Care-Arbeit: Pflege bedürftiger Menschen
Care-Arbeit: Pflege bedürftiger Menschen

Das WEF-Motto nimmt soziale Probleme auf: «Zusammenarbeit in einer zersplitterten Welt».

Tecklenburg: Dieses Motto mutet für mich zynisch an. Denn gerade in Davos sind viele reiche, privilegierte Männer vor Ort, die eben genau für die Zersplitterung der Welt mitverantwortlich sind.

Haben Sie auch Gutes vernommen?

Tecklenburg: Ja, schon. Gefallen hat mir das Votum des spanischen Ministerpräsidenten Pedro Sánchez am Mittwoch. Er sagte: Alle wüssten, dass das weltweite Wirtschaftssystem unfair sei. Es müsse dringend korrigiert werden. Ein neues System des «Wellbeing» müsse aufgebaut werden.

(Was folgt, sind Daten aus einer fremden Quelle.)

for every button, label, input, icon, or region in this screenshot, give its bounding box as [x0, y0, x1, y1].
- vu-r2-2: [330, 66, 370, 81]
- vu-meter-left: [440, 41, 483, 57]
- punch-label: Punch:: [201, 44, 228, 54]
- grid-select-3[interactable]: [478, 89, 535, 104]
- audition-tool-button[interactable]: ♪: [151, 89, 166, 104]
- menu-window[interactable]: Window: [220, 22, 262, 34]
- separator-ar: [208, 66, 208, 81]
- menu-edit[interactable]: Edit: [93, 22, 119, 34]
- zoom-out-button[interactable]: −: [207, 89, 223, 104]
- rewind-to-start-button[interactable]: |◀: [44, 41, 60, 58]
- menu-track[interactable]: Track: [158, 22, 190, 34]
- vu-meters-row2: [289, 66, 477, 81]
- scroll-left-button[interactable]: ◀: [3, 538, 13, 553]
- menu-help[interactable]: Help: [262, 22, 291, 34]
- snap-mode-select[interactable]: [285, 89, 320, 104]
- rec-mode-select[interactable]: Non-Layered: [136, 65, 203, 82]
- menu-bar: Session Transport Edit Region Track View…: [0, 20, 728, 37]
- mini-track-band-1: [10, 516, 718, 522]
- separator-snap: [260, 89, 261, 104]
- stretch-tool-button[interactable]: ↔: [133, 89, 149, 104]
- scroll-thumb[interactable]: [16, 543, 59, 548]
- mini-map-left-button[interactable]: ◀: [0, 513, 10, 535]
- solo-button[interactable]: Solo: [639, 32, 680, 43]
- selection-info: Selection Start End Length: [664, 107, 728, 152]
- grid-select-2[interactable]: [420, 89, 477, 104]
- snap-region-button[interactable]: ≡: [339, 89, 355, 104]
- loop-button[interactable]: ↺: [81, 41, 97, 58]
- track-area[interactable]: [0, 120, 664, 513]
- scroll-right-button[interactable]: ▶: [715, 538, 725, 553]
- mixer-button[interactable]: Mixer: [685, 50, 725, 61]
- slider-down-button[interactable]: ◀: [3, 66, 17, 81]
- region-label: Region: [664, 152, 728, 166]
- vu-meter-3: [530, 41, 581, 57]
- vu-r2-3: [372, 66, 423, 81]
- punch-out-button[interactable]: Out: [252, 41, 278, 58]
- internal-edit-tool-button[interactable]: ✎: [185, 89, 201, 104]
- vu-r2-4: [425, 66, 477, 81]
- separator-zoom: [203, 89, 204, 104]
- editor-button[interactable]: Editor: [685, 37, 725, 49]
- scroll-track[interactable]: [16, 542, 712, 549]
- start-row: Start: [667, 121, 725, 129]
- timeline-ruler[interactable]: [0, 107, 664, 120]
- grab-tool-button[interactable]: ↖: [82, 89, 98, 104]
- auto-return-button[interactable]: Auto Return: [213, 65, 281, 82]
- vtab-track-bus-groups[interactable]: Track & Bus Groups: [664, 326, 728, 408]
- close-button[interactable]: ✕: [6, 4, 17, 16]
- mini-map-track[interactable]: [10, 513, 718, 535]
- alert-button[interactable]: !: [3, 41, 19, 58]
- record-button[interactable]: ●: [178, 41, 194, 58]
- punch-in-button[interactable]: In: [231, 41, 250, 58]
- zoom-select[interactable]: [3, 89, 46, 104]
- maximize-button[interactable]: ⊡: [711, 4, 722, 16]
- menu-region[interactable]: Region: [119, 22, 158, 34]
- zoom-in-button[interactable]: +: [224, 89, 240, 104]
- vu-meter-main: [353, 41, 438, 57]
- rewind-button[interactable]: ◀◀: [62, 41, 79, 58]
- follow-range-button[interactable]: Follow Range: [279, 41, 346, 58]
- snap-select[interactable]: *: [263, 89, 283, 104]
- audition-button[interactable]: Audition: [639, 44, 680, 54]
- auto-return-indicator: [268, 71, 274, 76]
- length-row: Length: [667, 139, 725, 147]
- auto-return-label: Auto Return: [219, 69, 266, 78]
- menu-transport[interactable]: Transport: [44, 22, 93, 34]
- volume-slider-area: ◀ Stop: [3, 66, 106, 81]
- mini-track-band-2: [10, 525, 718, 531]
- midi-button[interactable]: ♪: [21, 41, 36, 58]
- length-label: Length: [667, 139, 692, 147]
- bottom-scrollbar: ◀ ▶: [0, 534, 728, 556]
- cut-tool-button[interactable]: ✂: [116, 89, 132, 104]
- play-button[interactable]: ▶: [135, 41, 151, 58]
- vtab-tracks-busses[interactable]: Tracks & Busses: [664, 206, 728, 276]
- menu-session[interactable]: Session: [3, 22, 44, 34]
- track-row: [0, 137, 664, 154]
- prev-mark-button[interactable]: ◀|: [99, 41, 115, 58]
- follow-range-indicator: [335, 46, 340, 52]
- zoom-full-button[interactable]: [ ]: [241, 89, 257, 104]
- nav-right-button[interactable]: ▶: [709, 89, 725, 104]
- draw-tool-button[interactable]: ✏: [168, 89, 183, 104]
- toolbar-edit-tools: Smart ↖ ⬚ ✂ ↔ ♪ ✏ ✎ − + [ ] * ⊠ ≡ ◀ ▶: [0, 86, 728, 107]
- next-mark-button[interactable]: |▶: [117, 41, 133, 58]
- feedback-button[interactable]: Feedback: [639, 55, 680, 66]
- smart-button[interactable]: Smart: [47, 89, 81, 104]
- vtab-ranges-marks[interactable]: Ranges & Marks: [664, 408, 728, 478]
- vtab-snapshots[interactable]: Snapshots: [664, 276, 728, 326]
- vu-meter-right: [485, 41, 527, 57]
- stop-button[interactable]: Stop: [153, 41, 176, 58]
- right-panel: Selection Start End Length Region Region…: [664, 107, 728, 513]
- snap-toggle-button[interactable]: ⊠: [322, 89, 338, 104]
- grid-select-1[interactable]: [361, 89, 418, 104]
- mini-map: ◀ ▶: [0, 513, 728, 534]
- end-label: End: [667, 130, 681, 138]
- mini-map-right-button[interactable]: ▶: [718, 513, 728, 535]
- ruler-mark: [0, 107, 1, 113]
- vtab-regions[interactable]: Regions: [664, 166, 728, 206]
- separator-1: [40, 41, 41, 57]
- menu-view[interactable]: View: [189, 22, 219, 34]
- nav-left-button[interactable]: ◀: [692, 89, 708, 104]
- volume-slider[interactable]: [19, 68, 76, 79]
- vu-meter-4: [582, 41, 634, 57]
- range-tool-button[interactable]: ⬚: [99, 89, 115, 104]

Sie fordern Klimagerechtigkeit: "Strike for Future"-Aktion am 21. Mai in Bern.
Sie fordern Klimagerechtigkeit: "Strike for Future"-Aktion am 21. Mai in Bern.

Und sonst?

Tecklenburg: Im Übrigen engagieren sich hauptsächlich Nonprofit-Organisationen für einen Wandel in die richtige Richtung. So kritisierte die Klimabewegung «Fridays for Future» die CEOs der grossen Ölkonzerne in einem offenen Brief: Sie konzentrierten sich nur auf den Profit – die schlimmen Folgen davon seien ihnen seit langem bekannt. Nun müssten sie sofort handeln.

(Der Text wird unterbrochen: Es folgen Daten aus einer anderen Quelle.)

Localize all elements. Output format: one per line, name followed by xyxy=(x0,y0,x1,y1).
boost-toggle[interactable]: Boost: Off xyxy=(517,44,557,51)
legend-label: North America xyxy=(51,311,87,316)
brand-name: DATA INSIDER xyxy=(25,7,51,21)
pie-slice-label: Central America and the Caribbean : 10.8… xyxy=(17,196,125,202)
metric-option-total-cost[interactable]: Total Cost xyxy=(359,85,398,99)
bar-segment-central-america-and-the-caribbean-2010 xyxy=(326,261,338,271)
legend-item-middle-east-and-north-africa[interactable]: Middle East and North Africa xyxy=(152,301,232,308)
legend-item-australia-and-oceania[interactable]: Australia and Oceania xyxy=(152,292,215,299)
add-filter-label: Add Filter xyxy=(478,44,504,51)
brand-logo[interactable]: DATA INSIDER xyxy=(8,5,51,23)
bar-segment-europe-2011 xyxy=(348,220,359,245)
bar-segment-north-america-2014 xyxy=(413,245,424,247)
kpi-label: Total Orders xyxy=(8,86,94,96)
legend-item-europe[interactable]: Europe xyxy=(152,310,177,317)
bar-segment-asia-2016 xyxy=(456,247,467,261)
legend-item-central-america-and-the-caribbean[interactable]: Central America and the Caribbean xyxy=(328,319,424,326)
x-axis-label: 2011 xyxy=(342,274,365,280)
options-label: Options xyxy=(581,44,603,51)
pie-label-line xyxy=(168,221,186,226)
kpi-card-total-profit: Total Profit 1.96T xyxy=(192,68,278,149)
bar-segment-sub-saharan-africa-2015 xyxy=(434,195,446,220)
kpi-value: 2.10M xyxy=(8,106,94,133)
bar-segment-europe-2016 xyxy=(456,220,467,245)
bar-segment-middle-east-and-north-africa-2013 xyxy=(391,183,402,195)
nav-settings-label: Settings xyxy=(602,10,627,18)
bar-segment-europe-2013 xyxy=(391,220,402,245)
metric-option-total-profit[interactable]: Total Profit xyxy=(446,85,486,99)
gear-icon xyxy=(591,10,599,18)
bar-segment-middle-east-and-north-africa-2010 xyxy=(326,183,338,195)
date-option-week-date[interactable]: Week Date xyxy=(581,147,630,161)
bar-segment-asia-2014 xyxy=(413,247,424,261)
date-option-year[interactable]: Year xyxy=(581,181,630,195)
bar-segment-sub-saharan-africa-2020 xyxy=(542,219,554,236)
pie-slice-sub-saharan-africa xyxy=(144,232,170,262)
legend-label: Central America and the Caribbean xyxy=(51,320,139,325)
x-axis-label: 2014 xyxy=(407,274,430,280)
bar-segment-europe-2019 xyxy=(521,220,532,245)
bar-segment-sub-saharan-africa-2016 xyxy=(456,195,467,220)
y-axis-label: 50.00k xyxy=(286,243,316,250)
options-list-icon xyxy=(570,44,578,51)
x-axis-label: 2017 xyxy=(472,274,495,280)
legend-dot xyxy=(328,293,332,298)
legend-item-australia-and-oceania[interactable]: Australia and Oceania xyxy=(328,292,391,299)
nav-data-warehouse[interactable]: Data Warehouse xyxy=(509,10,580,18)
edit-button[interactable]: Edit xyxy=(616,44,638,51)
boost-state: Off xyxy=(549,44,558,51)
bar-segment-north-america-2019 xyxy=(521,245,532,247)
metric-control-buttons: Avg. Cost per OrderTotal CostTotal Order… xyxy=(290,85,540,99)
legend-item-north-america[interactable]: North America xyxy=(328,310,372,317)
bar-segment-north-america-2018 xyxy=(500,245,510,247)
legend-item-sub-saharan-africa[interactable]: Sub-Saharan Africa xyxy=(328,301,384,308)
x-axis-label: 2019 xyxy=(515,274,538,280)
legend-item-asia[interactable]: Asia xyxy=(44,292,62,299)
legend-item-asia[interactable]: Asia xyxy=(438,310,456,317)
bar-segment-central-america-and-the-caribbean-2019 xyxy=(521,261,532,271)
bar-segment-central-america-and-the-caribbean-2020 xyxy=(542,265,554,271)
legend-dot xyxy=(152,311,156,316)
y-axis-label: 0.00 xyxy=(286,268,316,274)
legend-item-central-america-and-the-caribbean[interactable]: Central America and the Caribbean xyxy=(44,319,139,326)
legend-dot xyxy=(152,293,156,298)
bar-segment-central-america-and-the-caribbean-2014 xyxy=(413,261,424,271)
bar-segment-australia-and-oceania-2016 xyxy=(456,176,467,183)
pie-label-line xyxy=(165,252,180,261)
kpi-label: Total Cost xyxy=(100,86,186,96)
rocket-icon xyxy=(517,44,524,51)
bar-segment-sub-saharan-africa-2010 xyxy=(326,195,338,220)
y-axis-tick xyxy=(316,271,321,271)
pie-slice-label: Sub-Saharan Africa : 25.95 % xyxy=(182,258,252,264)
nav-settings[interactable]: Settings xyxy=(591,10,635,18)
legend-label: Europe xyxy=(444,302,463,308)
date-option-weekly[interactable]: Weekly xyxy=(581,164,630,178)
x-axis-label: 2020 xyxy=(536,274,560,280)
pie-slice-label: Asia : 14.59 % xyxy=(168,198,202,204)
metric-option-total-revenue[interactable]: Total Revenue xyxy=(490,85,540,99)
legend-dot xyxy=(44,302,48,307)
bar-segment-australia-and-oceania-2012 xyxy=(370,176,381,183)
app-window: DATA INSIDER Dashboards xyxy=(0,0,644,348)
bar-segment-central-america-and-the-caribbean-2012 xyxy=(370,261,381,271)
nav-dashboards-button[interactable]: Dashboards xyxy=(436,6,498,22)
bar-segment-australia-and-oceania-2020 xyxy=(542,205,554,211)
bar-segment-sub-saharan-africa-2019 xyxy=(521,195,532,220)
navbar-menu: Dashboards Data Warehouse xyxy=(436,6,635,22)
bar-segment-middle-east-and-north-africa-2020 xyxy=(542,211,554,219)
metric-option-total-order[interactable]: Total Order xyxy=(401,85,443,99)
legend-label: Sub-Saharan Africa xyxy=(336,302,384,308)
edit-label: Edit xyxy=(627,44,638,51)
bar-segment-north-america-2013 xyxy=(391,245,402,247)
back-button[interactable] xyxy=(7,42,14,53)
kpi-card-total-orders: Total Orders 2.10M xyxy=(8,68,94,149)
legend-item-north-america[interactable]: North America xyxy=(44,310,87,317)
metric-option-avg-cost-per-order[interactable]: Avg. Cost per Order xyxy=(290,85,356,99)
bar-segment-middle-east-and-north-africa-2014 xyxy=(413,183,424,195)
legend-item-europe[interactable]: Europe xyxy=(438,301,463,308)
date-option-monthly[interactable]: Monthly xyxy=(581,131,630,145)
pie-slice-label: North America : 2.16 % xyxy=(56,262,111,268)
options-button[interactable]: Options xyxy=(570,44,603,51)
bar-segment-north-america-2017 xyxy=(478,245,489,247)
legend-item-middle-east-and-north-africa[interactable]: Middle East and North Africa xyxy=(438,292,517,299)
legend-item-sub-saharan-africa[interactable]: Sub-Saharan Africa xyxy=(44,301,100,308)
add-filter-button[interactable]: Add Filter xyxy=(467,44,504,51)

«Schweizer Politikerinnen und Politiker könnten das WEF boykottieren.»

Was könnte die Schweiz unternehmen?

Tecklenburg: Die Situation betrifft nicht nur die Schweiz, sondern die ganze Welt. Doch die Schweiz könnte durchaus am WEF Einfluss nehmen. Etwa, indem ihre Politikerinnen und Politiker das WEF selbst infrage stellen. Sie könnten sich zusammentun und die private Lobbying-Veranstaltung boykottieren. Oder sie könnten politisch dagegen vorgehen, dass der Staat die enormen Sicherheitskosten übernimmt, die das WEF verursacht.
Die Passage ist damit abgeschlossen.